The United States has long characterized home ownership as just such a situation. But nothing could be further from the truth. Under the montage of property laws throughout the fifty states no where are you guaranteed the absolute right to your property. Under the law theory of imminent domain your property can be taken by any government authority and given to any one they choose.
Because of the various zoning laws you can only use your property for a use only as specified by the government. Want to open a home office? Investigate the city zoning laws first or you could be in for a hefty penalty. Want to grow a victory garden in your front yard? Check with code enforcement first. Many cities do not allow vegetable gardens in the front yard of a home.
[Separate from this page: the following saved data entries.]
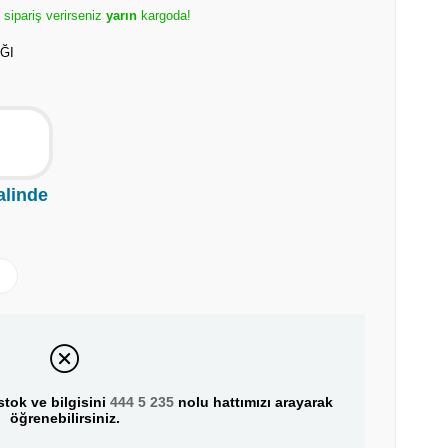
e sipariş verirseniz
yarın
kargoda!
ĞI
alinde
tok ve bilgisini
444 5 235
nolu hattımızı arayarak
öğrenebilirsiniz.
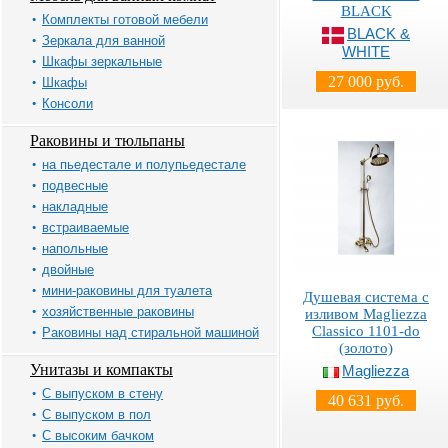
BLACK
Комплекты готовой мебели
BLACK &
Зеркала для ванной
WHITE
Шкафы зеркальные
27 000 руб.
Шкафы
Консоли
Раковины и тюльпаны
на пьедестале и полупьедестале
подвесные
накладные
встраиваемые
напольные
двойные
мини-раковины для туалета
Душевая система с
хозяйственные раковины
изливом Magliezza
Classico 1101-do
Раковины над стиральной машиной
(золото)
Унитазы и компакты
Magliezza
С выпуском в стену
40 631 руб.
С выпуском в пол
С высоким бачком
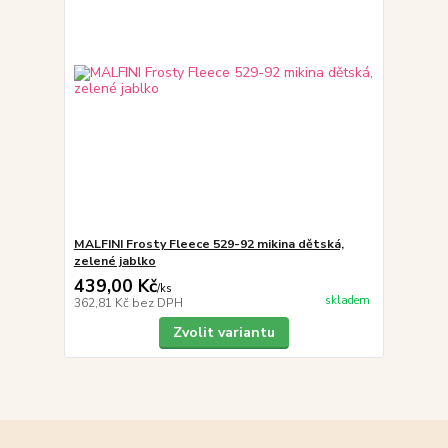
MALFINI Frosty Fleece 529-92 mikina dětská,
zelené jablko
439,00 Kč
/
ks
skladem
362,81 Kč
bez DPH
Zvolit variantu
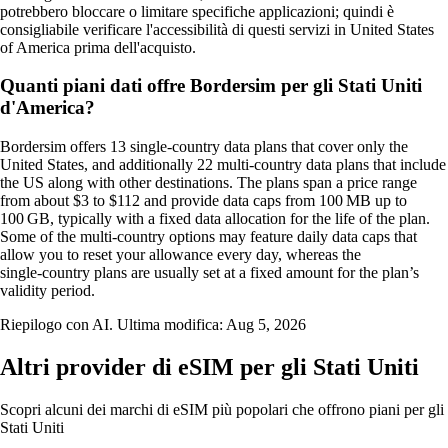
potrebbero bloccare o limitare specifiche applicazioni; quindi è
consigliabile verificare l'accessibilità di questi servizi in United States
of America prima dell'acquisto.
Quanti piani dati offre Bordersim per gli Stati Uniti
d'America?
Bordersim offers 13 single‑country data plans that cover only the
United States, and additionally 22 multi‑country data plans that include
the US along with other destinations. The plans span a price range
from about $3 to $112 and provide data caps from 100 MB up to
100 GB, typically with a fixed data allocation for the life of the plan.
Some of the multi‑country options may feature daily data caps that
allow you to reset your allowance every day, whereas the
single‑country plans are usually set at a fixed amount for the plan’s
validity period.
Riepilogo con AI. Ultima modifica:
Aug 5, 2026
Altri provider di eSIM per gli Stati Uniti
Scopri alcuni dei marchi di eSIM più popolari che offrono piani per gli
Stati Uniti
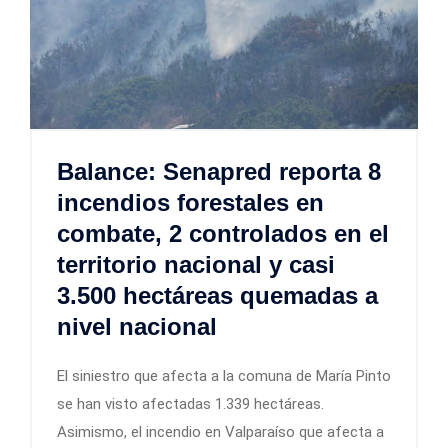
Balance: Senapred reporta 8
incendios forestales en
combate, 2 controlados en el
territorio nacional y casi
3.500 hectáreas quemadas a
nivel nacional
El siniestro que afecta a la comuna de María Pinto
se han visto afectadas 1.339 hectáreas.
Asimismo, el incendio en Valparaíso que afecta a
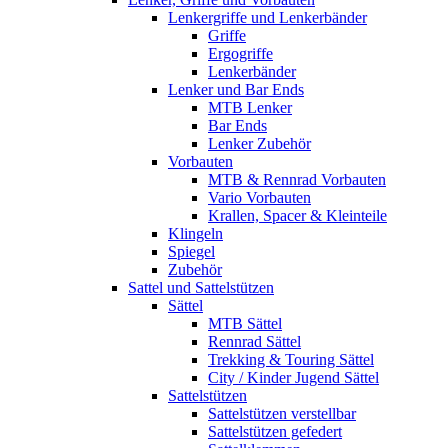
Lenkergriffe und Lenkerbänder
Griffe
Ergogriffe
Lenkerbänder
Lenker und Bar Ends
MTB Lenker
Bar Ends
Lenker Zubehör
Vorbauten
MTB & Rennrad Vorbauten
Vario Vorbauten
Krallen, Spacer & Kleinteile
Klingeln
Spiegel
Zubehör
Sattel und Sattelstützen
Sättel
MTB Sättel
Rennrad Sättel
Trekking & Touring Sättel
City / Kinder Jugend Sättel
Sattelstützen
Sattelstützen verstellbar
Sattelstützen gefedert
Property comes with many regulations and restrictions. First of all there are deed restrictions. These are restrictions on use as a condition to the sale of the property. Some of the most common restrictions are: no mobile homes, no prefabricated homes, no business of any kind, only site built homes permitted or homes of a minimum size and composition such as brick homes only.
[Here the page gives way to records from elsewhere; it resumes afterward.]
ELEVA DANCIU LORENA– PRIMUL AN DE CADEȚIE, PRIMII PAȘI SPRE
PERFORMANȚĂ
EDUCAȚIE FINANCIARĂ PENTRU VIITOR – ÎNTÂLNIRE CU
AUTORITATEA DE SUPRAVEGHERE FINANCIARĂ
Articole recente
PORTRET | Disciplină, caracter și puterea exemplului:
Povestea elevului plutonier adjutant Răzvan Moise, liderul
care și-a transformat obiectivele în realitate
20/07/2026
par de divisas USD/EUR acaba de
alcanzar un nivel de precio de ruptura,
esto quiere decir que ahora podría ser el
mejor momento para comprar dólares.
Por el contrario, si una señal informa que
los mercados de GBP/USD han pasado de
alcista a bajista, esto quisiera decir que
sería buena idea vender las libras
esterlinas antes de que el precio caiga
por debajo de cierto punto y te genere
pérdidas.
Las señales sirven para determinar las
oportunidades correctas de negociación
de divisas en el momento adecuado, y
Secondly there are state laws that must me addressed. One such law states that you may not drill a water well on your property with out state permission which regulates the use of well water. Another says you may not have a septic system unless you get permission from the state and comply with all rules pertaining to such activity.
Then there are zoning laws. Zoning laws regulate the use of the property. Want to turn your five acres into a trailer park? The zoning may not permit that. Want to open a corner store? The zoning may not permit that. Want to build a duplex? The zoning may not permit that. Want to build a home for yourself? The zoning may not permit that.
After zoning comes city ordinances sometimes referred to as "the code". Although you may think you own the property the city will dictate to you how and when to maintain it. Some city ordinances in Texas even dictate what color you are permitted to paint the exterior of your home. Common ordinances include; when to cut your grass, how and when to edge your yard, how many pets you may own, what style fence if any you may have, storage shed placement and gazebo size and placement, how many cars can be registered at that address. In plain English, most cities have an ordinance to regulate most anything you may want to do within the confines of your property.
What it really comes down to is that you are only leasing the property from the government. Ultimately the government owns all the property. And just like the credit card companies that can change the terms of your account when they feel like it, the government can and will change the terms of your life long lease.